Set down, unchanged, the line with "Image attached. Segment: <item>bladder</item>." and everything after it through the last line of the data.

========

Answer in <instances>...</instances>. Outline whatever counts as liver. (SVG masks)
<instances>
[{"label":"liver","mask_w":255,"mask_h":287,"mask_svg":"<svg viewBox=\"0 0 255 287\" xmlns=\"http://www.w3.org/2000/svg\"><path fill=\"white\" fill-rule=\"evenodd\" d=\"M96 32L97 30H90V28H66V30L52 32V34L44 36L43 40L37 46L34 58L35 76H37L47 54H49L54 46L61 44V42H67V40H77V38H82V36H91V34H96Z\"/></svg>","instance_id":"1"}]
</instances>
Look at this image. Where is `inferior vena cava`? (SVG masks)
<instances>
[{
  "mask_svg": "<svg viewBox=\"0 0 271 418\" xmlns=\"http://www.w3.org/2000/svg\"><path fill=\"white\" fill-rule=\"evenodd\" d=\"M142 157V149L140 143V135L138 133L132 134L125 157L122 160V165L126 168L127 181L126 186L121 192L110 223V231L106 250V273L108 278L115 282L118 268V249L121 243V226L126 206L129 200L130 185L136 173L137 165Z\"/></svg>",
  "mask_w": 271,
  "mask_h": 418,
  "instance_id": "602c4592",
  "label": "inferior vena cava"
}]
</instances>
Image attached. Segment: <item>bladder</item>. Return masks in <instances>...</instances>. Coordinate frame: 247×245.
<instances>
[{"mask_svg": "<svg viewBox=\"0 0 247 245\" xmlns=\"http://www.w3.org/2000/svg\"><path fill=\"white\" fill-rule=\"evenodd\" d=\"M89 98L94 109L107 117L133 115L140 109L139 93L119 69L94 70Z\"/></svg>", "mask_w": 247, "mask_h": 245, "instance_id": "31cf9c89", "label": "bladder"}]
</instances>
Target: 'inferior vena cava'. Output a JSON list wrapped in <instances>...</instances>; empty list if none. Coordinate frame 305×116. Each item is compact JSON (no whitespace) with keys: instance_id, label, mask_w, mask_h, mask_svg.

========

OUTPUT
Image attached. Segment: <item>bladder</item>. Return masks in <instances>...</instances>. Coordinate frame: 247×245.
<instances>
[{"mask_svg": "<svg viewBox=\"0 0 247 245\" xmlns=\"http://www.w3.org/2000/svg\"><path fill=\"white\" fill-rule=\"evenodd\" d=\"M89 98L94 109L107 117L133 115L140 109L139 93L119 69L94 70Z\"/></svg>", "mask_w": 247, "mask_h": 245, "instance_id": "31cf9c89", "label": "bladder"}]
</instances>
Target: 'inferior vena cava'. Output a JSON list wrapped in <instances>...</instances>; empty list if none. Coordinate frame 305×116. Each item is compact JSON (no whitespace) with keys: instance_id, label, mask_w, mask_h, mask_svg.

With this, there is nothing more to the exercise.